Cheyney as a young professor at the University of Pennsylvania
Edward Potts Cheyney, A.M., LL.D. (January 17, 1861 – February 1, 1947) was an American historical and economic writer, born at Wallingford, Pennsylvania.[1] He graduated from the University of Pennsylvania in 1883. He visited German universities and studied at the British Museum. He was elected as a member of the American Philosophical Society in 1904.[2] He was editor of the American Historical Review and 1923 president of the American Historical Society.[3] The University of Pennsylvania conferred the degree of LL.D. on him in 1911. He taught at the University of Pennsylvania from 1890 until 1934.[3]
His writings were employed as college textbooks.
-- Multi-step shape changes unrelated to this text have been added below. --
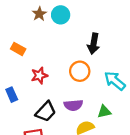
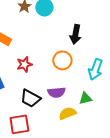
cyan arrow: (115, 81) -> (95, 69), turned -110
black trapezoid: (46, 112) -> (30, 98), turned 75

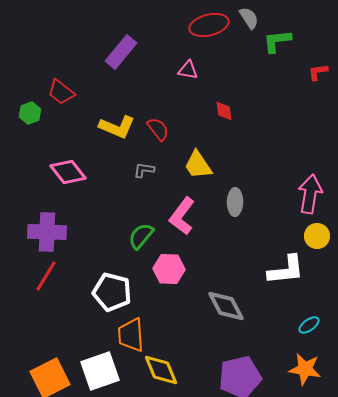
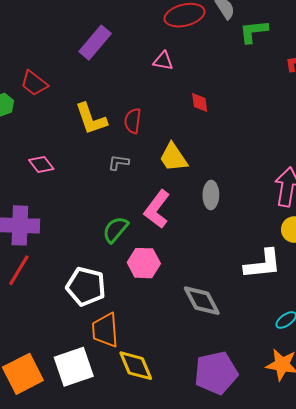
yellow L-shape: (117, 127) -> (91, 119), turned 48
red semicircle: (158, 129) -> (133, 121), turned -135
pink diamond: (68, 172) -> (41, 165), size x0.7

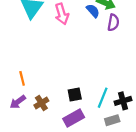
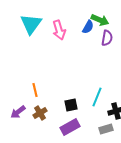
blue semicircle: (93, 11) -> (88, 27), turned 72
orange line: (22, 78) -> (35, 90), moved
cyan line: (103, 98) -> (97, 97), moved

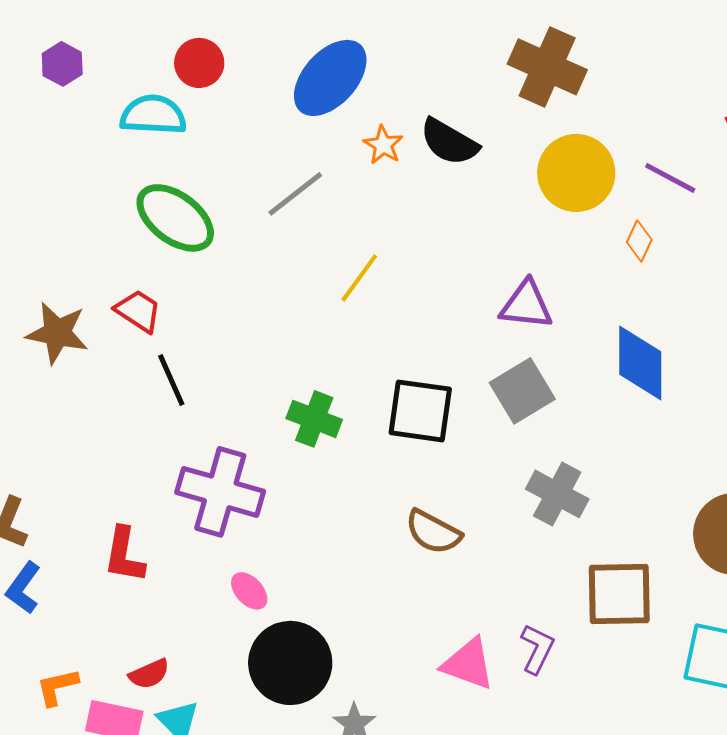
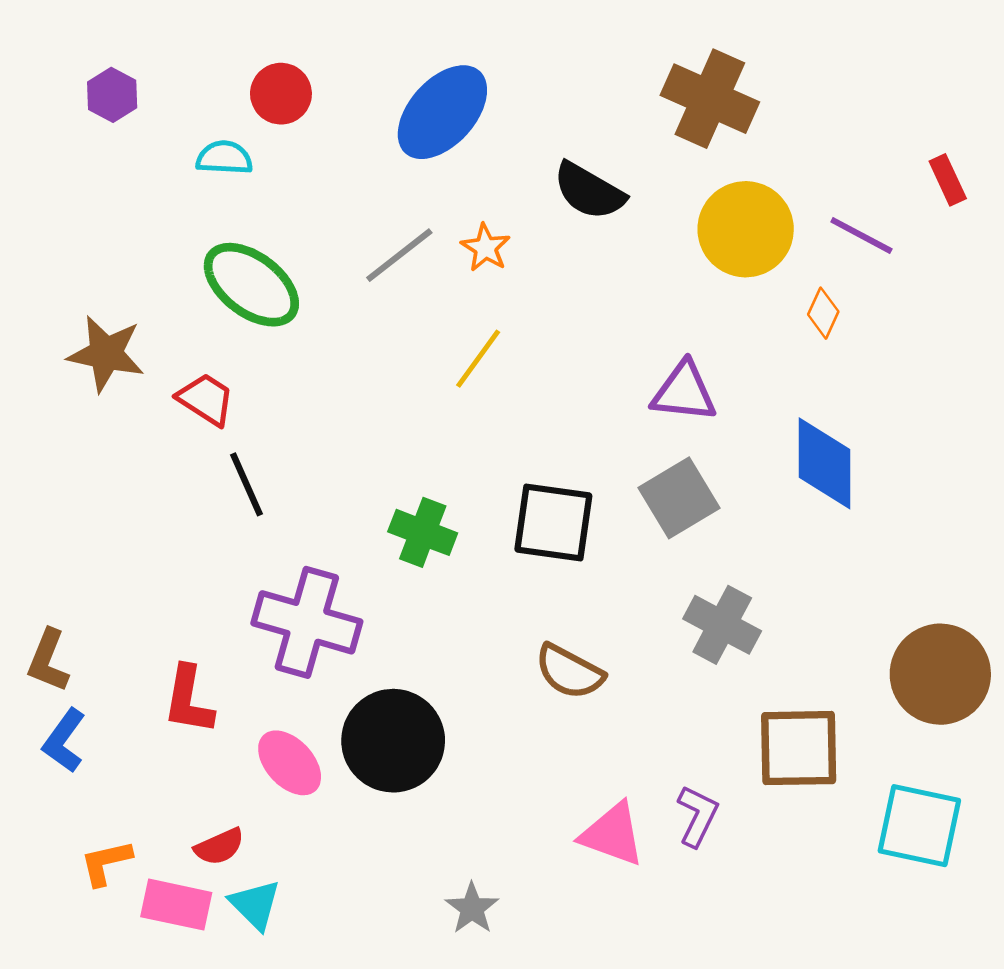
cyan semicircle: (153, 115) -> (224, 158), size x0.7
orange star: (383, 145) -> (486, 248), moved
brown star: (57, 333) -> (106, 354), moved
pink ellipse: (249, 591) -> (290, 763), moved, size x1.4
black circle: (290, 663) -> (393, 741), moved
They include:[1][3]
Social Changes in England in the Sixteenth Century (1896)
Social and Industrial History of England (1901)
Short History of England (1904)
European Background of American History (1904)
Readings in English History (1908)
A History of England, from the Defeat of the Armada to the Death of Elizabeth (two volumes; volume i, 1914)
Personal life
E.P. Cheyney was the son of Waldron J. Cheyney, Jr. and Frances "Fannie" Potts.[4][5][6]George W. Cheyney and John K. Cheyney are two of his siblings.[7] Both families were Quakers. His family is descended from Squire Thomas Cheyney[8] who informed General George Washington during the Battle of Brandywine that the British were flanking him to the north. Squire Cheyney was later appointed to the Pennsylvania Ratifying Convention to ratify the United States Constitution.[9] Dr. E.P. Cheyney gave a talk to the Historical Society of Pennsylvania about the genealogy of Squire Thomas Cheyney in 1936.[10]
On June 10, 1886 he married Gertrude Levis Squires.[1] They had three children, Alice Squires, Ernest Waldron, and Edward Ralph Cheyney.[3] She died in 1918.[11] He died on February 1, 1947.[3]